* **Problem requirements**: Output exactly the lines from the one with "Ваша заявка успешно отправлена!" through the last line of the data below, both included, and nothing more.

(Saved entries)
# # # #

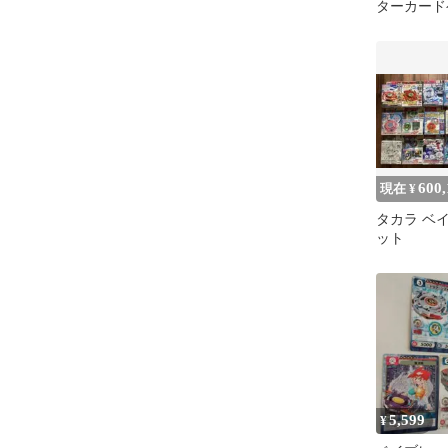
ターカー
C.C.G 当
600,
現在 ¥
タカラ ベ
ット
5,599
¥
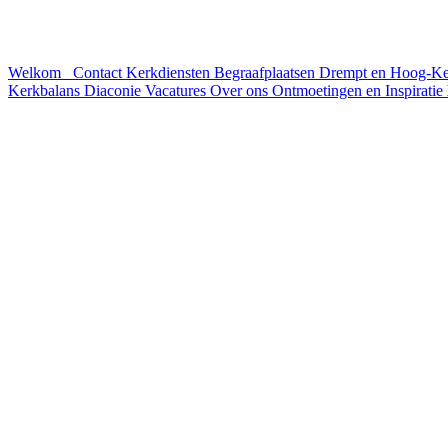
Welkom
Contact
Kerkdiensten
Begraafplaatsen Drempt en Hoog-K
Kerkbalans
Diaconie
Vacatures
Over ons
Ontmoetingen en Inspiratie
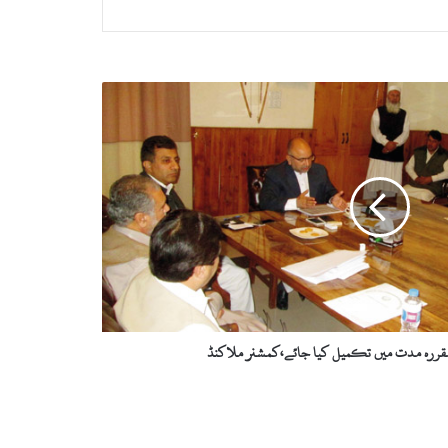
مقررہ مدت میں تکمیل کیا جائے،کمشنر ملاکنڈ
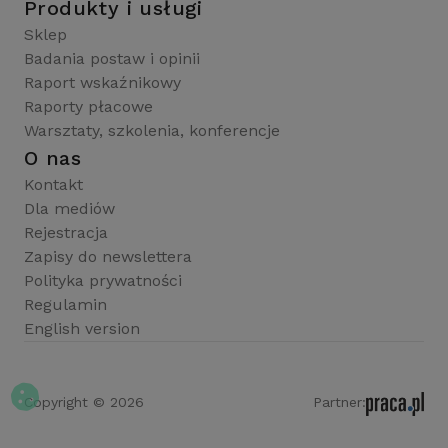
Produkty i usługi
Sklep
Badania postaw i opinii
Raport wskaźnikowy
Raporty płacowe
Warsztaty, szkolenia, konferencje
O nas
Kontakt
Dla mediów
Rejestracja
Zapisy do newslettera
Polityka prywatności
Regulamin
English version
Copyright © 2026
Partner:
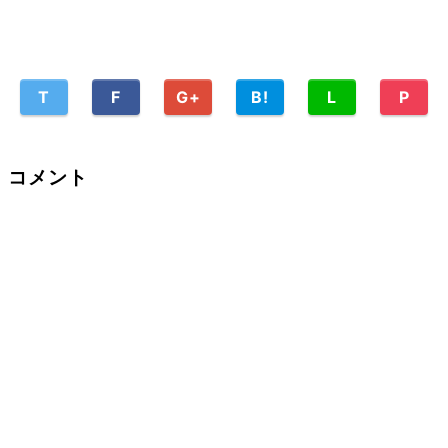
T
F
G+
B!
L
P
コメント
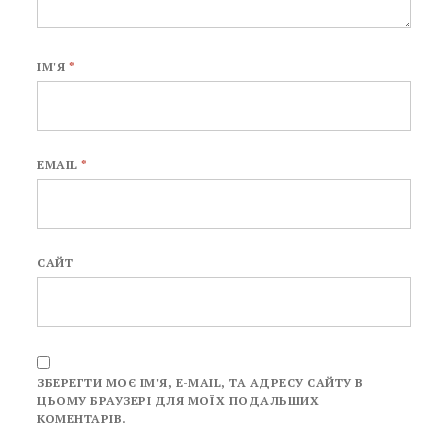
ІМ'Я
*
EMAIL
*
САЙТ
ЗБЕРЕГТИ МОЄ ІМ'Я, E-MAIL, ТА АДРЕСУ САЙТУ В
ЦЬОМУ БРАУЗЕРІ ДЛЯ МОЇХ ПОДАЛЬШИХ
КОМЕНТАРІВ.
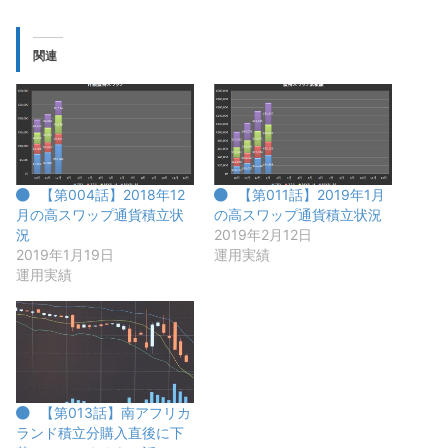
関連
【第004話】2018年12
【第011話】2019年1月
月の高スワップ通貨積立状
の高スワップ通貨積立状況
況
2019年2月12日
2019年1月19日
運用実績
運用実績
【第013話】南アフリカ
ランド積立分購入直後に下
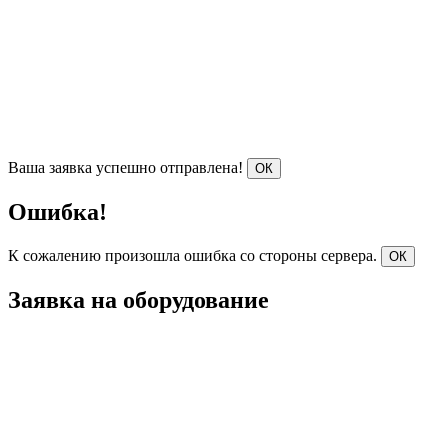
Ваша заявка успешно отправлена!
ОК
Ошибка!
К сожалению произошла ошибка со стороны сервера.
ОК
Заявка на оборудование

# # # #

* **Written solution**:
Ваша заявка успешно отправлена!
ОК
Ошибка!
К сожалению произошла ошибка со стороны сервера.
ОК
Заявка на оборудование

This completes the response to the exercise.